Cuando recibió el Premio Rómulo Gallegos por su novela Tríptico de la infamia muchos se sorprendieron, inclusive el propio autor. Pablo Montoya es un extraordinario escritor colombiano, de muy bajo perfil y dedicado a la escritura y la actividad universitaria, muy lejos de los estrellatos y luces del mercado editorial latinoamericano. En esta entrevista, realizada durante la Feria del Libro de Medellín, Montoya reflexiona sobre sus raíces en la tradición de la literatura de su país, acerca de la novela histórica y sus ya connotadas polémicas con Fernando Vallejo.

Nos encontramos con el narrador colombiano Pablo Montoya, reciente ganador del premio Rómulo Gallegos 2015, en el Jardín Botánico de la ciudad de Medellín, donde tiene lugar, desde hace varios años, la así llamada Fiesta (y no Feria) del Libro y nunca mejor utilizada esa palabra ya que se tiene la sensación de ingresar a un espacio verde ligado a las delicias del campo y al retiro del “mundanal ruido”. La feria ocupa toda la extensión de dicho predio poblado de una vegetación exuberante: desde los laureles, las ceibas y los orquideoramas hasta los típicos guaduales que abigarran una arboleda de tupidas copas. Por momentos la contigüidad entre el libro y la flora tropical trae la reminiscencia de la vieja consigna de que el arte y la cultura no puede darle la espalda a la naturaleza. Estos libros apilados en los stands de las diversas editoriales debajo de la techumbre frondosa de los árboles y al lado de las orquídeas más impresionantes que uno pudiera imaginar, parecen ofrecernos una bucólica letrada al menos por el tiempo que dura la visita. Pablo Montoya acaba de participar en un acto a propósito de la novela premiada con el Rómulo Gallegos, Tríptico de la infamia (2015) que narra la visión de tres pintores europeos del siglo XVI (Jacques Le Moyne, François Dubois y Théodore de Bry) ante ese acontecimiento sin parangones que fue la América recién descubierta y que provocó en estos artistas el fervor de la incertidumbre ante un territorio tan ignoto como fascinante, al que intentan, por cierto, llevar al dibujo, a la pintura, al grabado. Es una novela que trabaja con la historia y la imaginación y narra los avatares de la conquista de América en una prosa cuidada y sumamente sugerente, que privilegia el peso de la lengua, y que, además, está fuertemente imbricada en los debates que giran en torno del trauma de la conquista y sus acciones, que no tardan en encontrar su punto extremo en el exterminio, cuya descripción es unas de las páginas más memorables de la novela.

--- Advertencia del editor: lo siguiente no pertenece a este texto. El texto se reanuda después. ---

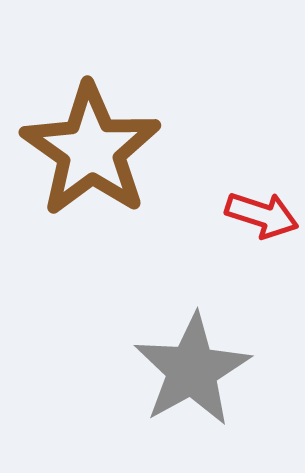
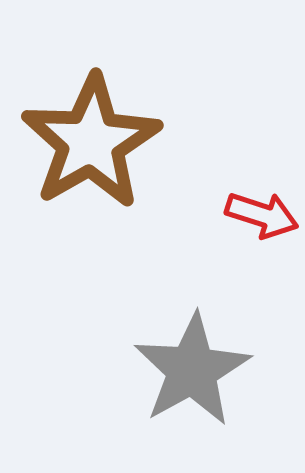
brown star: moved 8 px up; rotated 7 degrees clockwise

Montoya practica una novela histórica que no puede sino volver su mirada al presente de la escritura: es una ficción que para referirse a su actualidad necesita remontar el curso del pasado. No sigue al pie de la letra el modelo de novela histórica de Alejo Carpentier, aun cuando es uno de los narradores que más conoce –en un momento de la charla cuenta que hizo su tesis doctoral de literatura sobre las relaciones de la narrativa del escritor cubano con la música– sino más bien construye un espacio literario en el que la función de la Historia es potenciar la imaginación humana para hacer entrever, entre sus nebulosas, al sujeto moderno. A Montoya le interesa captar el embrión pujante y asombroso de la subjetividad moderna que anida en ese interior atravesado de acontecimientos que es la Historia: todos los personajes de su novelística resultan contemporáneos nuestros, así se trate del poeta latino Ovidio desterrado en los primeros años de nuestra era a los confines del Imperio Romano, en donde muere sin regresar jamás a la ciudad amada, tal como sucede en su segunda novela, Lejos de Roma (2008). A juzgar por las cuatro novelas escritas hasta el presente –y sin dejar de lado muchos de sus cuentos o relatos breves– el eje de sus ficciones es darles voz a sujetos que verdaderamente existieron como el poeta Ovidio, el botánico Francisco José de Caldas de su tercera novela Los derrotados (2012), los pintores ya mencionados del siglo XVI en su Tríptico de la infamia y sobre todo hacer de esa voz histórica y ficcional la reconstrucción del andamiaje de la subjetividad humana a lo largo de diversos momentos de la historia; no precisamente para reponer el humanismo sino, por el contrario, para dejar ver el lado más cruento, más doloroso de la barbarie.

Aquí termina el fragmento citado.